Wednesday, July 03, 2024

16th note reading boot camp

Plotting out an intensive couple of lessons with a younger student, who has been doing extremely well with his playing the past year, but who is deficient reading 16th note rhythms. It's not unexpected that there be some gaps. When you're young you learn a lot really fast, largely from the actual playing you do, and may not keep up so well with things requiring deliberate study. And the way I teach, I don't force things on people that they're not ready to get into. 

For a normal 14 year old he's about on schedule for getting this together. I'll be spending a pretty rigorous couple of hours with him on the subject to get him up to speed:

First, just speaking the syllables counting the major single beat combinations of 8th notes and 16th notes, apart from reading them on the page. Including ghosting counts for rests— e.g., with a 16th rest at the beginning, 1e& becomes (w)e&. He is already good at this. 


Part of becoming functional in reading is simply recognizing a symbol or a one-beat group of symbols as representing a particular counted rhythm. That's mostly how reading is done, at first: people don't fractionally add their way through music, they look at one-beat symbols. 

Looking at the rhythms below, people can recognize that that's a 1e&, that's a 1-a, without actually knowing the values and accounting for each note of it. Which is why people will often mistake the 1e& rhythm for the similar looking 1-&a rhythm.   

When speaking the counts for these rhythms, say them with their proper spacing. Some students will say 1e&, 1-&a, or 1e-a, and space all the syllables evenly— they need to be spaced like the rhythm is played, even in conversation. 

The linear mathematics
Understanding the actual math of how a measure of music progresses, in linear order, from symbol to symbol: based on the value and placement of the current note, what is the count of the next note?

For example, in 4/4 time, a quarter note on beat 1 will be followed with something on beat 2— whatever kind of note or rest it is, it's happening on 2. An 8th rest on any downbeat will be followed by something on the &. A 16th note on the & will be followed by something on the a.  

For this we will be penciling in the counts for every single note or rest on the page. Using a throwaway printed page— not in the book or on the actual practice page. In his normal practicing, I don't want the counts written in. 

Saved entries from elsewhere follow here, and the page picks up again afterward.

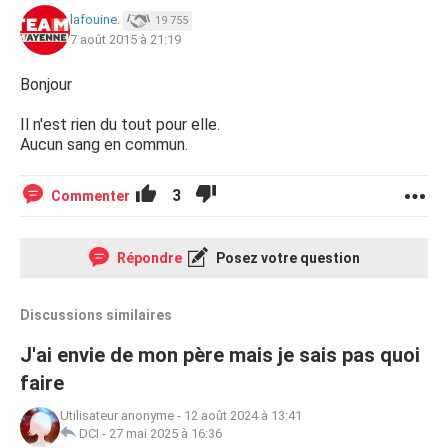
lafouine.
19 755
7 août 2015 à 21:19
Bonjour
Il n'est rien du tout pour elle.
Aucun sang en commun.
3
Commenter
Répondre
Posez votre question
Discussions similaires
J'ai envie de mon père mais je sais pas quoi
faire
Utilisateur anonyme
-
12 août 2024 à 13:41
DCI
-
27 mai 2025 à 16:36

Once it's clear he's solid accounting for every single symbol in the measure, we'll do a little bit just putting in beat marks:

The person
Communication is a bitch. Everyone brings their own set of issues to the lesson, and is reprocessing the stuff you tell them their own way. You have to pay attention to your words, and to the person. There are a lot of ways to do it wrong. You don't want to lose the person— by bombarding them with detail, or by not making it easy enough... or by not making the easiness of it obvious to them. People overthink, and will look for a hard answer even when you give them a very clear, simple request or problem. 

You can also craft a lesson that progresses well, with easy steps, but they may also be impatient with that— with the easiness of it. They may have a strong urge to lunge right to the thing they can't do at all, and then give up because it's too hard. That's part of the problem for this student, I believe. He's already good with direct application of rhythm, and likely feels the reading is a hindrance.


I'll be using:

Syncopation - As briefly as possible, the 16th notes materials in it are boring and formulaic, but good for a specific state of learning them.  

New Breed -  Although it's not a real friendly environment for this student, the pages are well written, and in an engraving style I approve of. 

Funky Primer -  There's a good short 16th note rhythm summary at the beginning. 

Elementary Snare Drum Studies by Mitchell Peters - This has the best overall rhythm summary I've seen, with all ordinary 8th note/16th note rhythms, each written a variety of common ways. See the copied examples above.  

Reading Text in 4/4 by Louis Bellson - For the pencil and paper practice. I'll have him write in the counted syllables for each note or rest on the page. I've already given the reasons I don't like this book for regular practicing. Even for this it's barely useful to me.